Any company that collects personal information needs a way to manage that information and ensure that it is used responsibly. Such a company also needs a system for keeping people informed of what data is being collected, and how it is stored. The person responsible for overseeing these efforts is the chief privacy officer. The chief privacy officer, or CPO, is an executive who is charged with both data management and consumer relations. He or she is responsible for making sure that the company’s data collection and storage complies with the law, and that customers feel safe continuing to share their personal information with the company.
The breadth of what is considered “personal information” is in constant flux. Laws and regulations in most every country of the world define personal identification and set rules for its use and collection, but the definitions are not always consistent. Some personal details must be protected nearly everywhere, such as Social Security or tax identification numbers and health records and information. Whether data such as online web browsing history, purchasing patterns, and financial information should be considered private enough to be protected is much more ambiguous.
Laws like the Health Insurance Portability and Accountability Act in the United States and the EU Data Protection Directive that has been implemented in all European Union member states set out some guidelines with respect to appropriate data protection practices. Data protection laws are also constantly being amended and updated as technology changes. The chief privacy officer job involves identifying the company’s data protection practices, and ensuring that they meet the legal standards of any jurisdiction where the company does business. Because much of the job is regulatory, many chief privacy officers are lawyers, but they do not have to be.

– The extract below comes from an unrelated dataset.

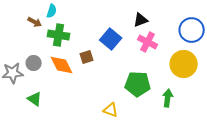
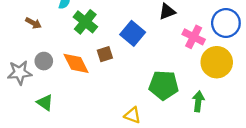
brown arrow: (35, 22) -> (33, 23), moved
green cross: (59, 35) -> (85, 22), moved, turned 30
pink cross: (148, 42) -> (194, 37), moved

The chief privacy officer is also responsible for interfacing with clients and customers to assure them that (1) their data is being protected, (2) that protection is adequate, and (3) they should continue providing data. Since the advent of the Internet and its penetration into everyday life, data collection has become just as important as data storage. Originally, a company only needed a chief privacy officer if it was in the practice of storing sensitive information in conjunction with ordinary business, as a financial institution or health care company would be. In the online world, however, information is often the primary currency.
Companies with Internet presences can track who has visited their Websites, and where they have come from. They can drop cookies on visitors' computers to see where the visitors go next, and can design Internet advertisements to display based on certain user characteristics and data amalgamated over time. Often times, too, companies can store client files and information online, which makes them searchable — but also more readily prone to inadvertent exposure.
It is generally in a company’s best interest to make use of archiving programs, Internet collection tools, and online tracking to stay competitive. It is the chief privacy officer who ensures that the company’s practices are sound and well communicated to the public. For a company to be protected, there needs to be oversight, and for the public to continue to part with its data, there needs to be trust. A foundational duty of the privacy officer is to satisfy both.